CN219513232U - Cylindrical battery - Google Patents

Abstract

The utility model belongs to the technical field of batteries, and particularly relates to a cylindrical battery which comprises an anode cap, a steel shell and an insulating adhesive layer; the steel shell is provided with an opening at the upper part, and at least the upper half part of the steel shell is in a straight cylinder shape; the positive electrode cap seals the opening of the steel shell; the insulating adhesive layer is arranged between the anode cap and the steel shell to bond the anode cap and the steel shell. According to the cylindrical battery provided by the embodiment of the utility model, the upper part channeling process of the steel shell in the prior art is abandoned, so that the effective volume of the inner cavity of the steel shell is increased, and the height of the steel shell is higher than that in the prior art, thereby increasing the energy density of the battery.

Description

Cylindrical battery

Technical Field

The utility model belongs to the technical field of batteries, and particularly relates to a cylindrical battery.

Background

The nickel-hydrogen secondary battery is generally a cylindrical battery, when the cylindrical battery is manufactured, the positive pole piece, the negative pole piece and the diaphragm are wound into a winding core by adopting a winding process and are placed in the steel shell, and then the side wall of the opening end of the steel shell is driven to roll inwards by a channeling machine, so that a concave circle of groove is formed on the side wall of the steel shell and used for supporting the sealing ring and the positive pole cap at the opening of the steel shell.

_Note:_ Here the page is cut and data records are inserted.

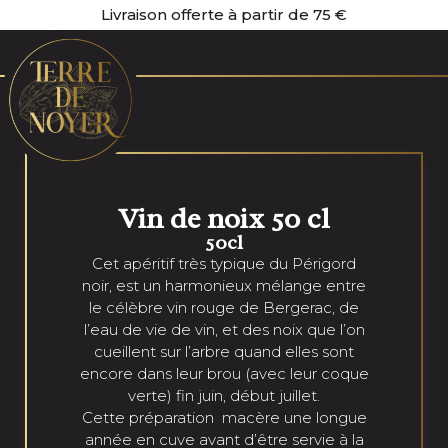
Livraison offerte à partir de 75 €
Vin de noix 50 cl
50cl
Cet apéritif très typique du Périgord
noir, est un harmonieux mélange entre
le célèbre vin rouge de Bergerac, de
l’eau de vie de vin, et des noix que l’on
cueillent sur l’arbre quand elles sont
encore dans leur brou (avec leur coque
verte) fin juin, début juillet.
Cette préparation macère une longue
année en cuve avant d’être servie à la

In the prior art, due to the groove formed at the opening end of the steel shell, the height of the steel shell after rolling the groove is lower than the height of the steel shell before rolling the groove of the battery, and the effective utilization of the inner space of the steel shell is affected.

Disclosure of Invention

The technical problems to be solved by the utility model are as follows: to among the prior art, the recess that the steel casing open end formed makes the height behind the steel casing channeling be less than the height before the channeling of battery, and then influences the problem of the effective utilization of inner space of steel casing, provides a cylinder battery.

In order to solve the technical problems, the embodiment of the utility model provides a cylindrical battery, which comprises an anode cap, a steel shell and an insulating adhesive layer;

the steel shell is of a barrel-shaped structure with an opening at the upper part, and the upper half part of the steel shell is in a straight barrel shape;

the positive electrode cap seals the upper opening of the steel shell;

the insulating adhesive layer is adhered between the anode cap and the steel shell so as to realize insulating sealing of the anode cap and the steel shell.

Optionally, the device further comprises a cover plate, the cover plate is fixed at the upper opening of the steel shell, the cover plate is provided with an inner hole, the positive electrode cap is arranged in the inner hole, the diameter of the inner hole is larger than the maximum diameter of the positive electrode cap, a first interval is arranged between the outer peripheral surface of the positive electrode cap and the inner hole wall of the cover plate, and the insulating adhesive layer is filled in the first interval.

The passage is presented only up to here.